On the one hand, it (along with the earlier Amended Complaint (pdf) from the ACLU of Oregon) details the personal stories of the plaintiffs. On the other hand, it sets up every single one of the inevitable arguments against the constitutionality of same-sex marriage in Oregon and smacks them down with such force it's nearly overwhelming. Simply put, it is a must-read.

At the moment, we are beginning to wade through the April 5 Memorandum for Summary Judgement (pdf) from the Defense of Marriage Coalition. We're on page six and it's already laugh-out-loud funny. If for no other reason than the section which is headed, "Marriage Constitutes an Historical Exception to Any Absolutist or Hyper-technical Reading of Article I, Section 20 That Would Suggest Marriage must Encompass Same-sex Unions."

Yes, that's really how it reads. More later.

April 15, 2004

Update

Reading the April 5 Memorandum for Partial Summary Judgement (pdf) from the State of Oregon now. It begins by explaining that the predictions or opinions in Attorney General Hardy Myers' earlier legal analysis are not necessarily relevant:

It is an important responsibility of the Attorney General, as chief lawyer for state government, to seek to sustain policy choices of the Legislative Assembly -- or of the people made through the initiative or referendum process -- if legitimate legal arguments in support of those policy choices can be advanced.

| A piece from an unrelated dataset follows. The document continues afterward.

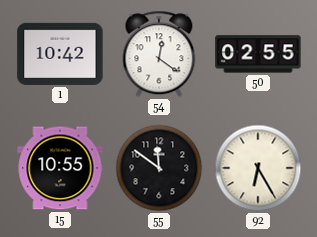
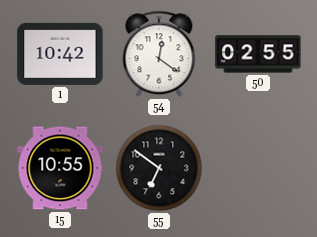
55: 11:51 -> 6:51
92: 6:25 -> none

In this case, "those policy choices" refers to the statutory defintion of marriage as being between one man and one woman.

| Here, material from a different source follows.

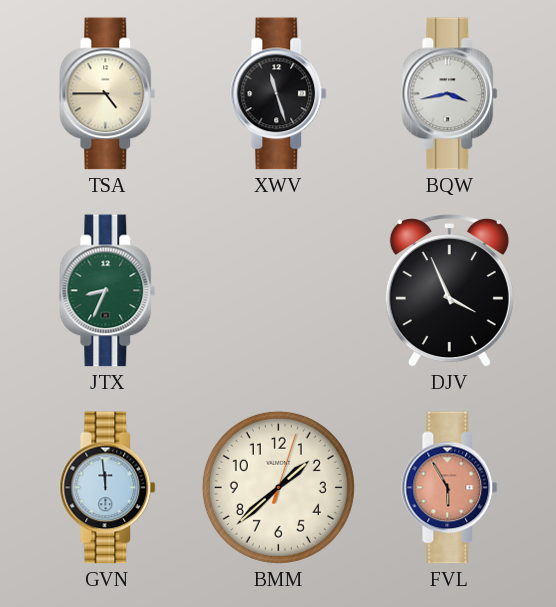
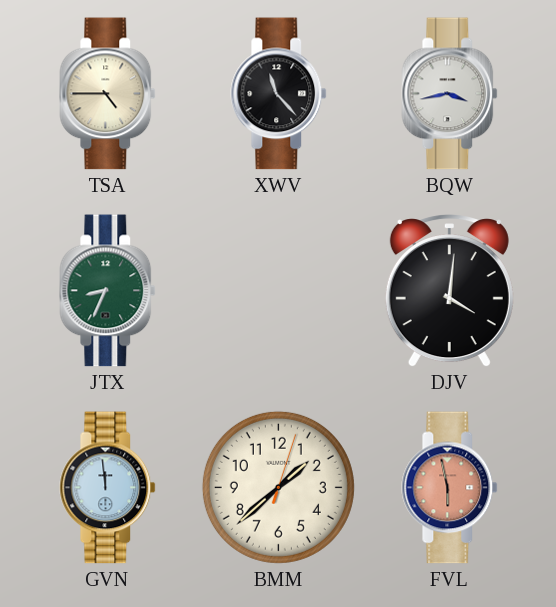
XWV: 11:27 -> 11:23
DJV: 3:56 -> 4:01
FVL: 5:55 -> 5:58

We've written before about a sort of cognitive dissonance that's been on display in the same-sex marriage debate, It appears in this filing as well. Specifically, in the instance where Myers' argues in favor of a ruling which would direct the Legislature to craft a solution to granting same-sex couples the same rights and privileges as are currently granted to different-sex couples through marriage, but without simply permitting them to marry.

The reason why this is cognitively dissonant is because of the basis for this argument as presented by Myers. In essence, he argues that a legislature could "rationally decide" that supporting different-sex marriage as normalizing, stabilizing, and related to the acts of procreation and child rearing -- and that, therefore, same-sex couples should not be admitted to the institution the state has called "marriage."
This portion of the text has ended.